From watching Chloe's relationships with men, Francesca had learned at
an early age that sex was a marketable commodity like any other. She
knew that sooner or later she wouid have to permit a man to make love
to her again. But she was determined not to do so until she felt
completely in control of the situation and the rewards were high enough
to justify the anxiety. Exactly what those rewards might be, she didn't
quite know. Not money, certainly. Money was simply there, not something
one even thought about.
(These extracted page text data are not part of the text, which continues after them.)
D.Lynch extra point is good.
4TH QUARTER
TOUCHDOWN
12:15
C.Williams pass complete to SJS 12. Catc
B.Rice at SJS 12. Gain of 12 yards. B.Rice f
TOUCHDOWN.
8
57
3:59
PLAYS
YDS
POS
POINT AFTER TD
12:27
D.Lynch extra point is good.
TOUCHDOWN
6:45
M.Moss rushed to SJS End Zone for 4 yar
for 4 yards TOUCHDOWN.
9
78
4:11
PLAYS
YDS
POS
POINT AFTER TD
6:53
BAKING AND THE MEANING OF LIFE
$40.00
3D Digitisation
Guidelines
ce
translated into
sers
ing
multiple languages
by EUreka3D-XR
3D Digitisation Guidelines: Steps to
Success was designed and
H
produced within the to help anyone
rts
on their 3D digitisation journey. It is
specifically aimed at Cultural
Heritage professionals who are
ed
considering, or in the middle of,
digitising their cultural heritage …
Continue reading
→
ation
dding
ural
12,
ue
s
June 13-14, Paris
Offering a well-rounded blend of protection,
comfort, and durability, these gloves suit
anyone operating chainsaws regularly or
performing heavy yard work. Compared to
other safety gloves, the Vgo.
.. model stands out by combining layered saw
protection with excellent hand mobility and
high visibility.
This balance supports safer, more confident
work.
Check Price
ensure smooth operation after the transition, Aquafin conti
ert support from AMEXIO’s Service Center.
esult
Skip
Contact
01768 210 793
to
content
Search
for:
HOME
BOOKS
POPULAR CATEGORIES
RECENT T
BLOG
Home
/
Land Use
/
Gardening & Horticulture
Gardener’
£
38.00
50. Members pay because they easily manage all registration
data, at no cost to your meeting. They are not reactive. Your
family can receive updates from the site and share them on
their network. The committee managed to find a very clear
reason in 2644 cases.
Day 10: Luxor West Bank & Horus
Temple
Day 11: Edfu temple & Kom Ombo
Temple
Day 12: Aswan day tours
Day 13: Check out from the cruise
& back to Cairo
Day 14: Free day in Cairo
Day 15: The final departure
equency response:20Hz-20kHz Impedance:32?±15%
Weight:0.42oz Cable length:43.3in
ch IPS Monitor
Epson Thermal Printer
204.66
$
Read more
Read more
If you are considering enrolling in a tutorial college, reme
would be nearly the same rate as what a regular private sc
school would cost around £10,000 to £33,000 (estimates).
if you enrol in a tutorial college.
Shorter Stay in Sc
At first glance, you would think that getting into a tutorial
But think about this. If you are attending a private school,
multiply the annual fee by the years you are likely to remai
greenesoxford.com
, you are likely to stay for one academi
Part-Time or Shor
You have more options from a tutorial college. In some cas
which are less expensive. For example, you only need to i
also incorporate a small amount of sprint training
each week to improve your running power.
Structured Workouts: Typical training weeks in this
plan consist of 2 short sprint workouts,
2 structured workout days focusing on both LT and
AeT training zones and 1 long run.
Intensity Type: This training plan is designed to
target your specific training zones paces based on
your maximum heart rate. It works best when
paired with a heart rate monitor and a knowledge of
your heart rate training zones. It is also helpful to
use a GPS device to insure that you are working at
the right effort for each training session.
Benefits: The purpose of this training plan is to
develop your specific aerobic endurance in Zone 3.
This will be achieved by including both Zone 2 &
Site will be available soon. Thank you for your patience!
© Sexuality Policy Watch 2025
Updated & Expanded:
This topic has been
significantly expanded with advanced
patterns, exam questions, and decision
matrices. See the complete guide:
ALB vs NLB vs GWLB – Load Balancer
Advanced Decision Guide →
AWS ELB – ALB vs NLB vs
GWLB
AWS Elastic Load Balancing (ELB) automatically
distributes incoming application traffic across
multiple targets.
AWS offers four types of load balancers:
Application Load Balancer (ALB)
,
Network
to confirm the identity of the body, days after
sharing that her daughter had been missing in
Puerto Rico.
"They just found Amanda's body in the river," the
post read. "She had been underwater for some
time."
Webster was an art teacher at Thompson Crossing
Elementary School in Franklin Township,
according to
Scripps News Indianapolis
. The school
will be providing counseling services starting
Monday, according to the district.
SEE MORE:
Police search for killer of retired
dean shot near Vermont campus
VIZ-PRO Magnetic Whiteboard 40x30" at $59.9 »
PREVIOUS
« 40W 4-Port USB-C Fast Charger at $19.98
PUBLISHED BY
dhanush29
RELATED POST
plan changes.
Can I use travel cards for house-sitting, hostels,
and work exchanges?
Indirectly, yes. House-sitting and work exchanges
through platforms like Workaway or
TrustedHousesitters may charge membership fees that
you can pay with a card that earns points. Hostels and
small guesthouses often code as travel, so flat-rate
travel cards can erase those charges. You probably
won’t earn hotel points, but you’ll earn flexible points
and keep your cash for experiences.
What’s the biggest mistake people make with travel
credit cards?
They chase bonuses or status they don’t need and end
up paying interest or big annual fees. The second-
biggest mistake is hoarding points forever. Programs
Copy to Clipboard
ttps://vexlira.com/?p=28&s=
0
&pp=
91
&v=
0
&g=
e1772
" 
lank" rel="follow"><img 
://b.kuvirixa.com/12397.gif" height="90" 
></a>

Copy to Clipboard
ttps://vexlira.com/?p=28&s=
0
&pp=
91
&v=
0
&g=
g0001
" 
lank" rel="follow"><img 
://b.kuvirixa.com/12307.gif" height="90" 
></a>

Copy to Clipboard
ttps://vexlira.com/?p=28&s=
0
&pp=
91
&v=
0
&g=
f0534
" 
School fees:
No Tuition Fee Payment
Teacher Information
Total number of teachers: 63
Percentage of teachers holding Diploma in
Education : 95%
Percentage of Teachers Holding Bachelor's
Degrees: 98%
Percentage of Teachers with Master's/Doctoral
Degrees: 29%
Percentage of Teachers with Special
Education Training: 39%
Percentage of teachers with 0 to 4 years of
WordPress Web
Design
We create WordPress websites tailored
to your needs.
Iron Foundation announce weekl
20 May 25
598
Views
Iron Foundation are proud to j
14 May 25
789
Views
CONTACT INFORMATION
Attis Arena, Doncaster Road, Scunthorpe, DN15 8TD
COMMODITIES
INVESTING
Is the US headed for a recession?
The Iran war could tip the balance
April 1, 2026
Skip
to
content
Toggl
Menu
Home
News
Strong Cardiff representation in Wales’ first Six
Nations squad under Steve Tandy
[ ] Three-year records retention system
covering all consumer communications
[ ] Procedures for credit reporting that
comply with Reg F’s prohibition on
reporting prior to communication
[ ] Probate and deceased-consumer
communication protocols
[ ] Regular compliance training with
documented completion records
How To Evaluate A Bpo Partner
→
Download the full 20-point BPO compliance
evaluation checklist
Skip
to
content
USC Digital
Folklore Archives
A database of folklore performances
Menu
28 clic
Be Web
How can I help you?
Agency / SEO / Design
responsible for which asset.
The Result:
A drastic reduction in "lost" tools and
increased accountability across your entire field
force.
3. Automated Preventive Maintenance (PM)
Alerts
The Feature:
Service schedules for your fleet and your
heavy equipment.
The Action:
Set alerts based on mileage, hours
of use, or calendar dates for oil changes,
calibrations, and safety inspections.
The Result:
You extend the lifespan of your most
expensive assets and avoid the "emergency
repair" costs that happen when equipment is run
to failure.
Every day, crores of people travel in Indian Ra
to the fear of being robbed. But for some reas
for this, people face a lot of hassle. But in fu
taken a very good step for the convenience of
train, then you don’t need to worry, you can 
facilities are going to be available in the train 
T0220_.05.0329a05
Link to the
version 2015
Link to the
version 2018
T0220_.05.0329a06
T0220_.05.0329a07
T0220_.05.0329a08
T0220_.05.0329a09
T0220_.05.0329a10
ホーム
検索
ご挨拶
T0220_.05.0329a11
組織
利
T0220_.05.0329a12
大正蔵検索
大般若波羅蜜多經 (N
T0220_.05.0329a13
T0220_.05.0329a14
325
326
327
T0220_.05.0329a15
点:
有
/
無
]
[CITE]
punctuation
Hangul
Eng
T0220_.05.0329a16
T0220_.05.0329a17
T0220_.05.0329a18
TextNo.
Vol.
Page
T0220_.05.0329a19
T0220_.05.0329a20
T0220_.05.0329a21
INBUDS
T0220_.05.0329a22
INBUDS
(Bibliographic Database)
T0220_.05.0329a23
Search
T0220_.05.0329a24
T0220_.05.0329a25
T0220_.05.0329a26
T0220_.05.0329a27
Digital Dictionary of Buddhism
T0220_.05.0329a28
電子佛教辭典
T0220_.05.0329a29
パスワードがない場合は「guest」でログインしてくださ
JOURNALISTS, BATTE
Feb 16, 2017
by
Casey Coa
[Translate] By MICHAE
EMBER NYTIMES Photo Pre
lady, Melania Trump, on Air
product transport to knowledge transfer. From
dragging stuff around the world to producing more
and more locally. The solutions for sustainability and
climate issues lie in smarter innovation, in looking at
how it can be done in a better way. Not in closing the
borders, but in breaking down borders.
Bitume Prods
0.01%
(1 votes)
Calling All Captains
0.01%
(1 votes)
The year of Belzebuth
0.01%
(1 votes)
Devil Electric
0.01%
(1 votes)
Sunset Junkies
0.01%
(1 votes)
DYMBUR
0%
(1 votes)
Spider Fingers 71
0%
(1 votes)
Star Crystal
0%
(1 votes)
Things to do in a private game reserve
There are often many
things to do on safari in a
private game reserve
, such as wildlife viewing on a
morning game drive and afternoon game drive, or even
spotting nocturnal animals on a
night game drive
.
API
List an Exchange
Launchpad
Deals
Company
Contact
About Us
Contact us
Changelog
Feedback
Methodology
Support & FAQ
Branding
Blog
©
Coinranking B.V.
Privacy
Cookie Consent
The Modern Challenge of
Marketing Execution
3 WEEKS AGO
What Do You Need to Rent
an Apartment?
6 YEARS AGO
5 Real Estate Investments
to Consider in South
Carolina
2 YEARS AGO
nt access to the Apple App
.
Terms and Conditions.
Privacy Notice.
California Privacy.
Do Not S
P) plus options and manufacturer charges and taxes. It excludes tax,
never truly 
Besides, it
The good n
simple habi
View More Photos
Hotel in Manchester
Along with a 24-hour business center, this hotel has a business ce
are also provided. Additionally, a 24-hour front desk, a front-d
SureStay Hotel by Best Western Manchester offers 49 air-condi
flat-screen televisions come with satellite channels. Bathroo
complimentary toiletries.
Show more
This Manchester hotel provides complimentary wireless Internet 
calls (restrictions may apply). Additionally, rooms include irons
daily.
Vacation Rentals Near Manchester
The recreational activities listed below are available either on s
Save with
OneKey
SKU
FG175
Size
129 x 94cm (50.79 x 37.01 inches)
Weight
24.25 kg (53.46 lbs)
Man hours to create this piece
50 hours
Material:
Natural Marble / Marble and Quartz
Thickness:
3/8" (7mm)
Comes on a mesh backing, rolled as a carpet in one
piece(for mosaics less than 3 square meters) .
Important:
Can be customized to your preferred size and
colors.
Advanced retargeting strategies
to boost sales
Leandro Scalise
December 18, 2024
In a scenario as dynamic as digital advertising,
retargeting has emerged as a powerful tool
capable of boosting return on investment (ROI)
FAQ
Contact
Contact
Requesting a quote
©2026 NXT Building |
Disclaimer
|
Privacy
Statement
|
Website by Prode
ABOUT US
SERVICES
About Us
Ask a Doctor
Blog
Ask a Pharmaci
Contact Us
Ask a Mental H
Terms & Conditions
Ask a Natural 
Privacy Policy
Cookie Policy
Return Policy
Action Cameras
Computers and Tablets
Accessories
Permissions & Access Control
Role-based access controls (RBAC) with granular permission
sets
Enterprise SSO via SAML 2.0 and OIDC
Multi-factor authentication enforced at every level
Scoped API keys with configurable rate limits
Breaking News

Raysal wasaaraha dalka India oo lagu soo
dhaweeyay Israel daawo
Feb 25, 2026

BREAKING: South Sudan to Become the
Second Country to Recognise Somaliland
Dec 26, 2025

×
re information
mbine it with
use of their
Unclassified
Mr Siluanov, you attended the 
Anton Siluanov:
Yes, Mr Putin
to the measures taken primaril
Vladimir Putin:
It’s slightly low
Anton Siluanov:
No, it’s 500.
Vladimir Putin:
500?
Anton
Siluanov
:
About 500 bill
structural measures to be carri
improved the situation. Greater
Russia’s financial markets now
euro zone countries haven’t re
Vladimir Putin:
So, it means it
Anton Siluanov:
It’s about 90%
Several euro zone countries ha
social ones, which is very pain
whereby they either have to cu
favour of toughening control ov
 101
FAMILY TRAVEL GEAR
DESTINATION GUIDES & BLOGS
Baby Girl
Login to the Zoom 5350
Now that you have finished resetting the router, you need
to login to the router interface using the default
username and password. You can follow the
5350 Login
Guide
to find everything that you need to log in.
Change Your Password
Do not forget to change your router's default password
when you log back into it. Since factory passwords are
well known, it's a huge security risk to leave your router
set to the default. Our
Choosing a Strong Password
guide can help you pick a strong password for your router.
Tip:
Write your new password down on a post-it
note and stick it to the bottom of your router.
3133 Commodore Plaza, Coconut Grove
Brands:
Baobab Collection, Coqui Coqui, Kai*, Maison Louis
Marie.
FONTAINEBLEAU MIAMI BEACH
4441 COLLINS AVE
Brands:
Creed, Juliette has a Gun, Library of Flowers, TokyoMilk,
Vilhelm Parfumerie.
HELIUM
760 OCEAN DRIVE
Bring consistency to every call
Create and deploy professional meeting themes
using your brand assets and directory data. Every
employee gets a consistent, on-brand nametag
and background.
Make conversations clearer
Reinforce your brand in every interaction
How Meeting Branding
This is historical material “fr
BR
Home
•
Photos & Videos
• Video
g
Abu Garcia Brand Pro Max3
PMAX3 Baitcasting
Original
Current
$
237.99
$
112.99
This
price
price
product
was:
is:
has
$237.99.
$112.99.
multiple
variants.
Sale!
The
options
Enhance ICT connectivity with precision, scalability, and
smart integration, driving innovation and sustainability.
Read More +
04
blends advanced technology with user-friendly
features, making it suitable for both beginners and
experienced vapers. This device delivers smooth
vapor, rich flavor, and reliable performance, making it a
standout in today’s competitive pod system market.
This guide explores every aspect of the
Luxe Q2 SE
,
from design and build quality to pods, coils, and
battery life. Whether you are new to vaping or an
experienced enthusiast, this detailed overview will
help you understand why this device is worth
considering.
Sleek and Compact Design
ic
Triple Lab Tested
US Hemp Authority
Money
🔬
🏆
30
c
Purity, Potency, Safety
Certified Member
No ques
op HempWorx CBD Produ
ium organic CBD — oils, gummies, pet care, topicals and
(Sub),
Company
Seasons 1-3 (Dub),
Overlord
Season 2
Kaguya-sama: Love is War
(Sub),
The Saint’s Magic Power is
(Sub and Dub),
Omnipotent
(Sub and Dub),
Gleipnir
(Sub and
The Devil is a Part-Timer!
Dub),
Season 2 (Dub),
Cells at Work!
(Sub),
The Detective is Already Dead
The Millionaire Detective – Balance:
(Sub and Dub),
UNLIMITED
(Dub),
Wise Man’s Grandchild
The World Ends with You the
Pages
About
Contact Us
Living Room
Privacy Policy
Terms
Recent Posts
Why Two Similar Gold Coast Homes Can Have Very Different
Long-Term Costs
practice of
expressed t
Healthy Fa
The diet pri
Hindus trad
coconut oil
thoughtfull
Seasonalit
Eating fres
Not social position, since that had been very
much assured her at birth. But something ... the elusive something that
was missing from her life.
Still, as a basically optimistic person, she thought her unhappy sexual
experiences might have turned out for the best. So many of her
acquaintances hopped from bed to bed until they'd lost all sense of
dignity. She didn't hop into any beds at all, yet she'd been able to
present the illusion of sexual experience—fooling even her own
mother—while at the same time, remaining aloof. All in all, it was a
powerful combination, which intrigued the most interesting assortment
of men.
The ringing of the telephone interrupted her thoughts. Stepping over a
pile of discarded clothes, she crossed the carpet to pick up the
receiver. "Francesca here," she said, sitting down in one of the Louis
XV chairs.
"Francesca. Don't hang up. I have to talk to you."
"Well, if it isn't Saint Nicholas." Crossing her legs, she inspected
the tips of her fingernails for flaws.
"Darling, I didn't mean to set you off so last week." Nicholas's tone
was placating, and she could see him in her mind, sitting at the desk
in his office, his pleasant features grim with determination. Nicky was
so sweet and so boring. "I've been miserable without you," he went on.
"Sorry if I pushed."
"You should be sorry," she declared. "Really, Nicholas, you acted like
such an awful prig. I hate being shouted at, and I don't appreciate
being made to feel as if I'm some heartless femme fatale."
"I'm sorry, darling, but I didn't really shout. Actually, you were the
one—" He stopped, apparently thinking better of that particular comment.
Francesca found the flaw she'd been looking for, a nearly invisible
chip in the nail varnish on her index finger. Without getting up from
the chair, she stretched toward her dressing table for her bottle of
cinnamon brown.
"Francesca, darling, I thought you might like to go down to Hampshire
with me this weekend."
"Sorry, Nicky. I'm busy." The lid on the varnish bottle gave way
beneath the tug of her fingers. As she extracted the brush, her eyes
flicked to the tabloid newspaper folded open next to the telephone. A
glass coaster rested on top, magnifying a circular portion of the print
beneath so that her own name leaped out at her, the letters distorted
like the reflection in a carnival mirror.